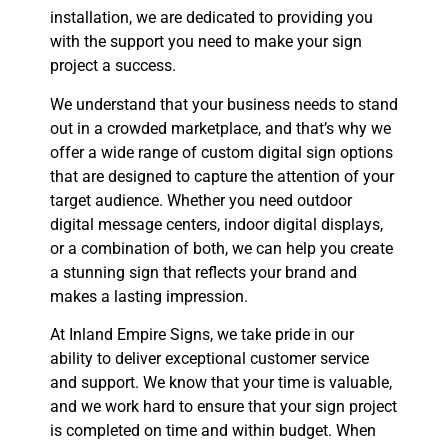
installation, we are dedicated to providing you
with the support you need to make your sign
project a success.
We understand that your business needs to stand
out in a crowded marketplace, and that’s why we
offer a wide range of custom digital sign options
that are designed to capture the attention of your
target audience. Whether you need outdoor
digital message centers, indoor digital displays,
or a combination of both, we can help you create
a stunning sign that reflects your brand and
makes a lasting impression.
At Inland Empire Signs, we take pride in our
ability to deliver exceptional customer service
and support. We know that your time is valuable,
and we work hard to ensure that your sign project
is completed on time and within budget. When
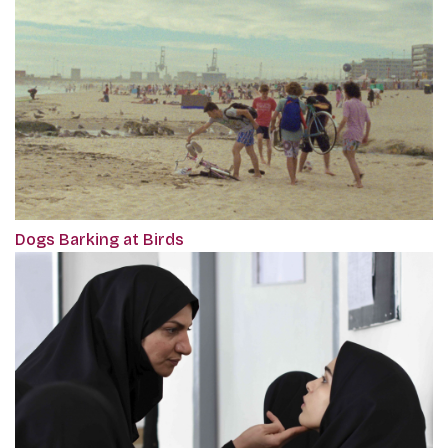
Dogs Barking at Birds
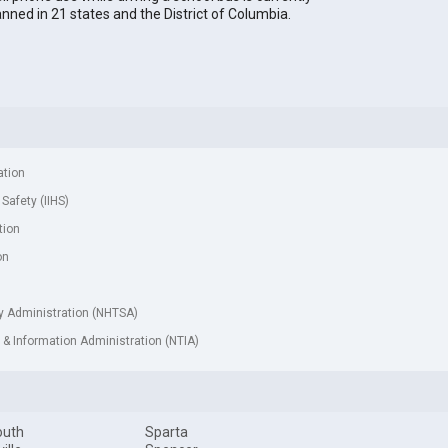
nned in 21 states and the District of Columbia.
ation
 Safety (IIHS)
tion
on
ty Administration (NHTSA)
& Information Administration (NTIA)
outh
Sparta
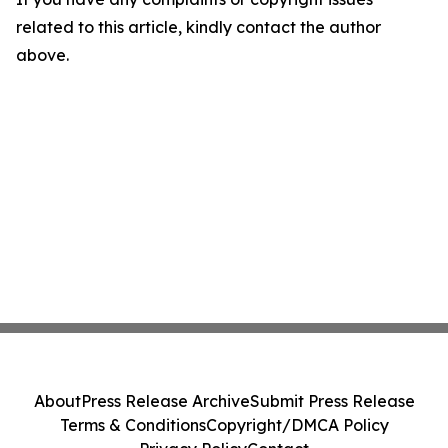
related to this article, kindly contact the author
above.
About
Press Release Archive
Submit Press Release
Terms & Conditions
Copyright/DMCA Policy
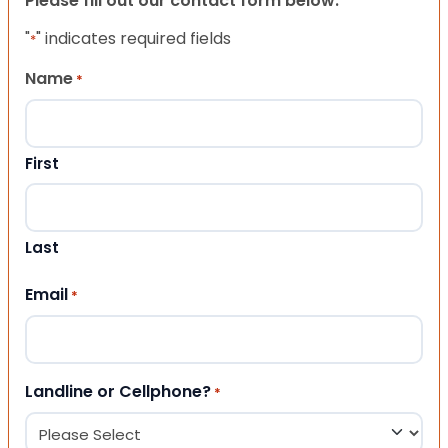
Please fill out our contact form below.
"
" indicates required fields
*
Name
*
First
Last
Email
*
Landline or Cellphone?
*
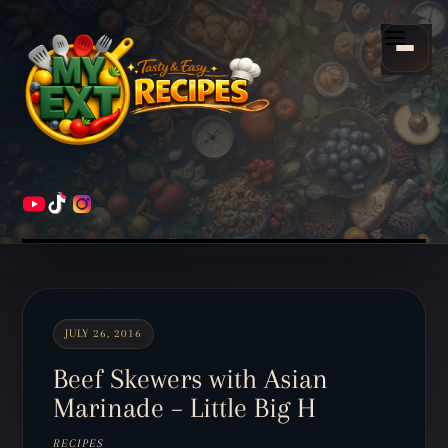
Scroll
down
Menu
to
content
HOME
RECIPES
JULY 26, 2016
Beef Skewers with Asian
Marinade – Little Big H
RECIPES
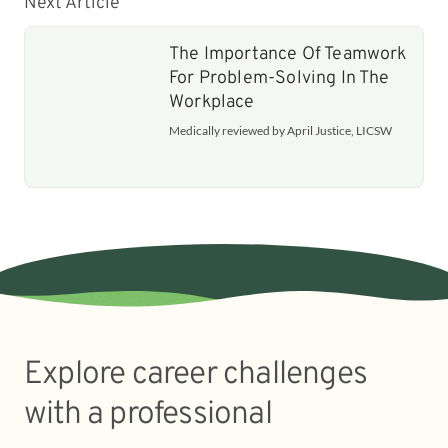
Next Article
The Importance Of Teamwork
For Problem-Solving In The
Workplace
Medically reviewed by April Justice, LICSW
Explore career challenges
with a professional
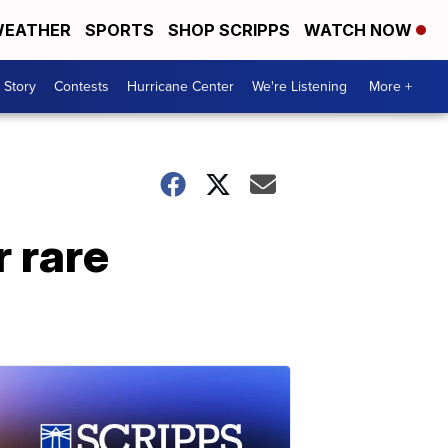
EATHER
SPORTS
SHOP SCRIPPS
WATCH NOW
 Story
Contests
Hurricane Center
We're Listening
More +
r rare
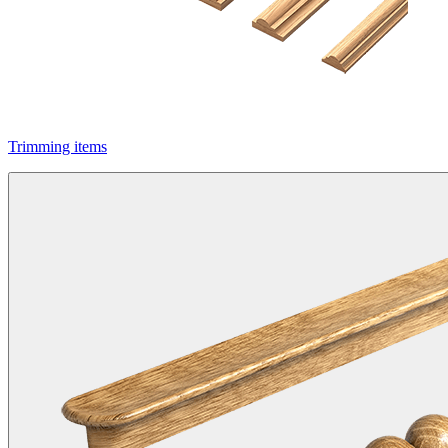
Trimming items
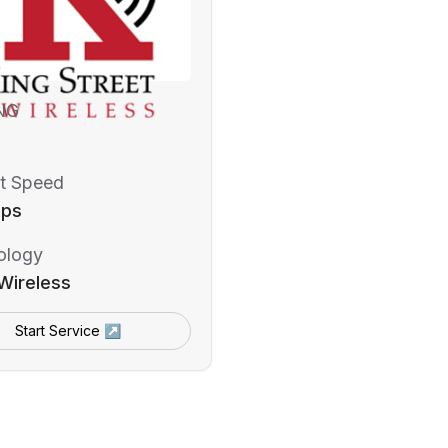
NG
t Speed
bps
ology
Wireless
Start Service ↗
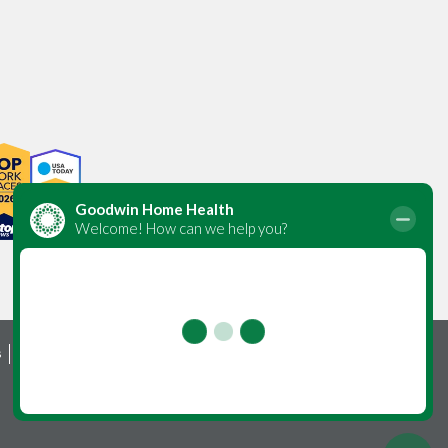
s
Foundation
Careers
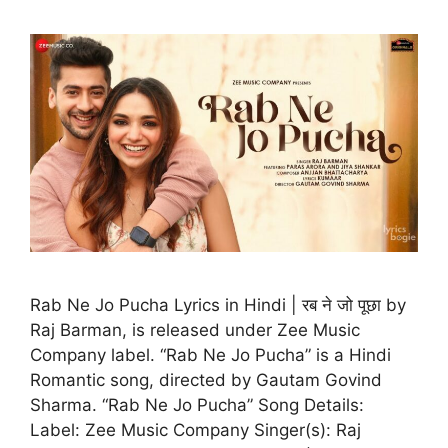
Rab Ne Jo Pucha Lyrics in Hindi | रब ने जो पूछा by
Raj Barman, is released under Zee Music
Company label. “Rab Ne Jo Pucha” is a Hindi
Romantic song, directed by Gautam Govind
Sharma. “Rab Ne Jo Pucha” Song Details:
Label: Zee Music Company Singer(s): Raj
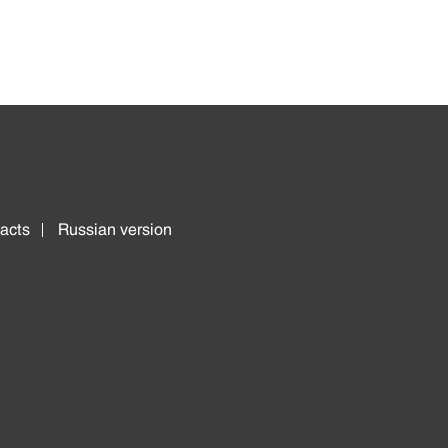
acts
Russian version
☆ ☆ ☆
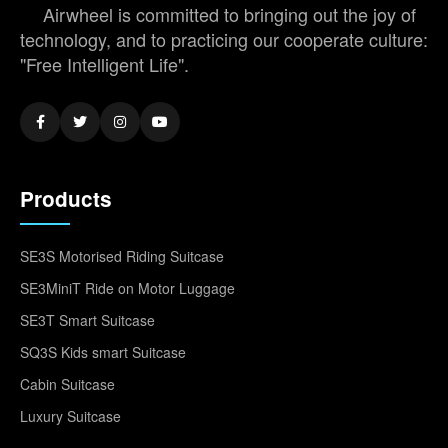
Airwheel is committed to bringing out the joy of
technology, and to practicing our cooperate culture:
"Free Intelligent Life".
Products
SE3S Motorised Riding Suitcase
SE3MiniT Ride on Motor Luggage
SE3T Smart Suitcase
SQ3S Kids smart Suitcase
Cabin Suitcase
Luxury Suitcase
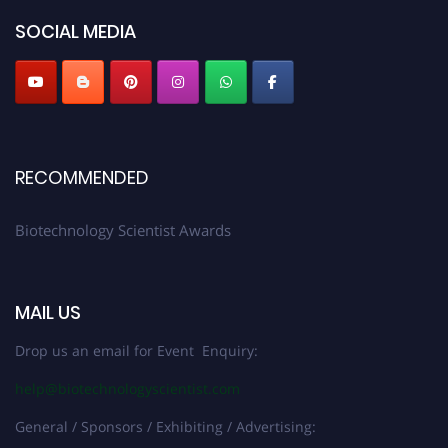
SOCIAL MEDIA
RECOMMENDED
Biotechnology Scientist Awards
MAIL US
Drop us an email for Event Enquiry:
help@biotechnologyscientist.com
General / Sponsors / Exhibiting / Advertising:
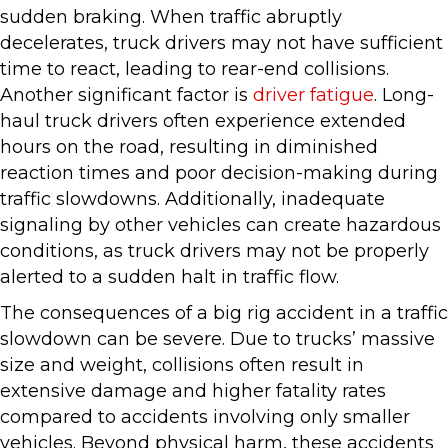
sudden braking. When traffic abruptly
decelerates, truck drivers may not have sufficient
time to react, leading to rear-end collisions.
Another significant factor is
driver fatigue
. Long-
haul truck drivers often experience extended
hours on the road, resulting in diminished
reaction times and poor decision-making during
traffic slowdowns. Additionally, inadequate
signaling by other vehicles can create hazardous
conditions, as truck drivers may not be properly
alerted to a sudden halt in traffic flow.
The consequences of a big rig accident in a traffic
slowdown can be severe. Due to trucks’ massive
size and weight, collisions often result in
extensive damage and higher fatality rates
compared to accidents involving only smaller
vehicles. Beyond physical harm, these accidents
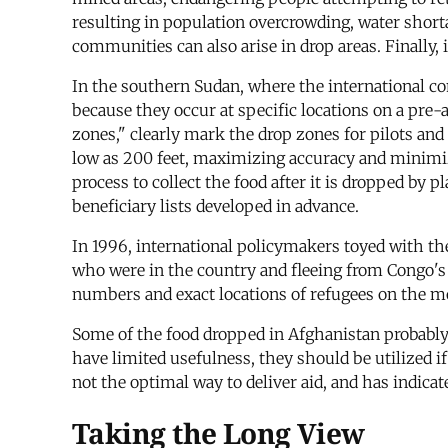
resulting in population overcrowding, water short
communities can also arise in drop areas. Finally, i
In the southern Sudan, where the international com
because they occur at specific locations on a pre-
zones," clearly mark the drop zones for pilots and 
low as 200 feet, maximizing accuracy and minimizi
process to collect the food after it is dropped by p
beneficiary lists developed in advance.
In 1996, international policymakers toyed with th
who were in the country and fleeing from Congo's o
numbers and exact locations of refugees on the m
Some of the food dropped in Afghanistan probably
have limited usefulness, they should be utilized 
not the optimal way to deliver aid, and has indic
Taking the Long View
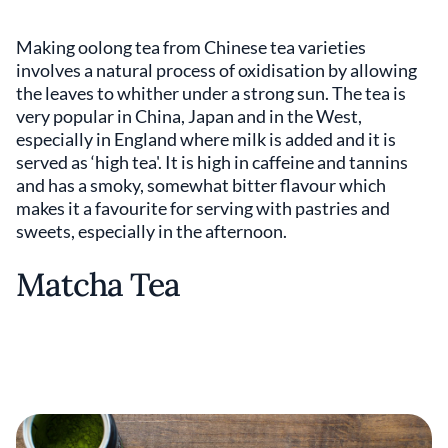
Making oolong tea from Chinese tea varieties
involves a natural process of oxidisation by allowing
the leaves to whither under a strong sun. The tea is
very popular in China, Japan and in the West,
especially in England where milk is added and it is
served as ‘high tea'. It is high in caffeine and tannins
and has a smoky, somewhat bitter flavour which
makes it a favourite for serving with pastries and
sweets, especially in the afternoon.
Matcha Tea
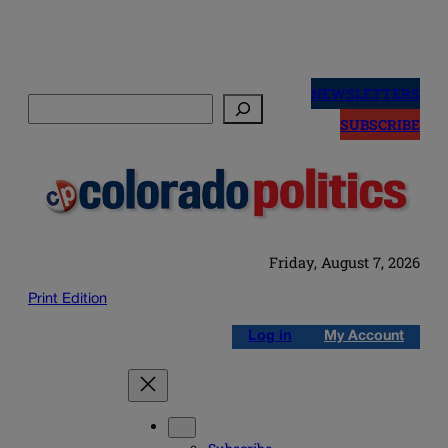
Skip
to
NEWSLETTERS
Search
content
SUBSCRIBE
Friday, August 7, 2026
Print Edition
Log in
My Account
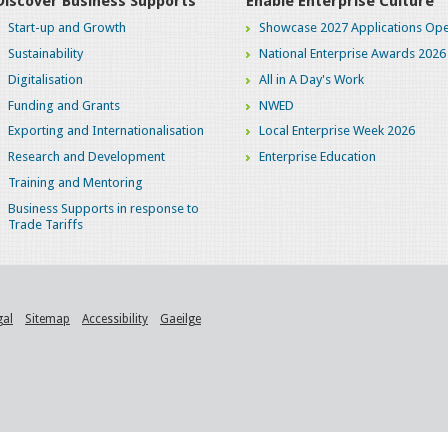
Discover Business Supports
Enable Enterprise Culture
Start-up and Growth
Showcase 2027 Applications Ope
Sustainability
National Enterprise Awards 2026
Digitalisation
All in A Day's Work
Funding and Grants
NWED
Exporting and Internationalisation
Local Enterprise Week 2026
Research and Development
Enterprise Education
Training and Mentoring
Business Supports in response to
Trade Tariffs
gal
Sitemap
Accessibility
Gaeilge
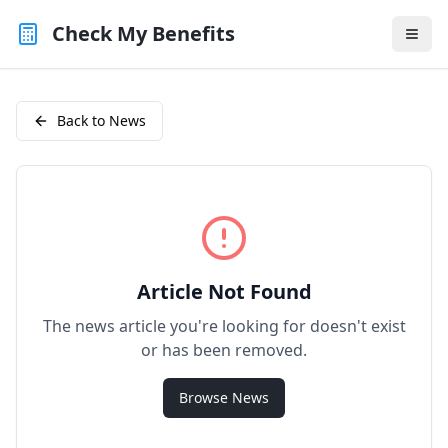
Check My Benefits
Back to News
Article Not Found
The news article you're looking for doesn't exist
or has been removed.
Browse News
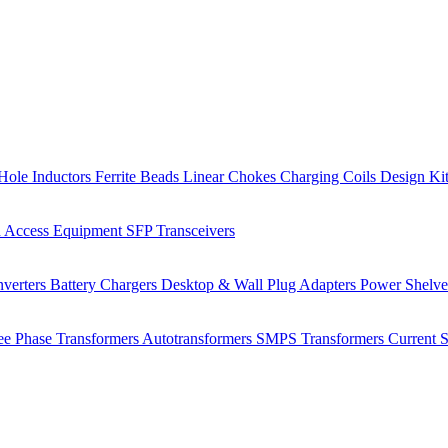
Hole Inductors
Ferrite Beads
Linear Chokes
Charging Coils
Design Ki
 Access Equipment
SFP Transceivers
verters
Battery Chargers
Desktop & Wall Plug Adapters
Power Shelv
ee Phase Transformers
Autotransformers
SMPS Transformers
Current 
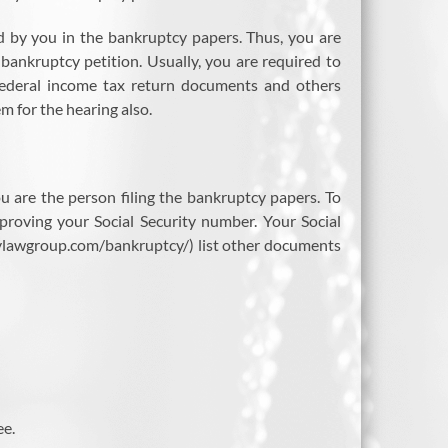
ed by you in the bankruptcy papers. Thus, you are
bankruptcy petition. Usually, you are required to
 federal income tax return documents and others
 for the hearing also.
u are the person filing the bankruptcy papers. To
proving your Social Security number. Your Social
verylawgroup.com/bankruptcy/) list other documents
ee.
☆ ☆ ☆
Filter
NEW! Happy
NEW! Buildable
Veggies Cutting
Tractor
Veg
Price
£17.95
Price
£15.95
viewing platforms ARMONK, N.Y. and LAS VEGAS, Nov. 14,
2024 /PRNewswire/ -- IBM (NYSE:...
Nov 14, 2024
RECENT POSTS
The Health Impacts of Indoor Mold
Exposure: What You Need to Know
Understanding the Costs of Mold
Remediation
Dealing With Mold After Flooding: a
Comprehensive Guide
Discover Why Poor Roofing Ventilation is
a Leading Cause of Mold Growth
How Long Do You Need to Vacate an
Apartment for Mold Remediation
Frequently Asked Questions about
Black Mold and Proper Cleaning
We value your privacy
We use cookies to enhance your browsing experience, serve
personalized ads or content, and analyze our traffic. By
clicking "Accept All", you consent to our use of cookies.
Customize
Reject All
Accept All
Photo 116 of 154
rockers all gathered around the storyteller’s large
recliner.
☆ ☆ ☆
WORK REQUIRED:
As you read the records above, find each line that contains "contact" and copy it.

ANSWER FOR THE TASK:
related to this article, kindly contact the author
Please fill out our contact form below.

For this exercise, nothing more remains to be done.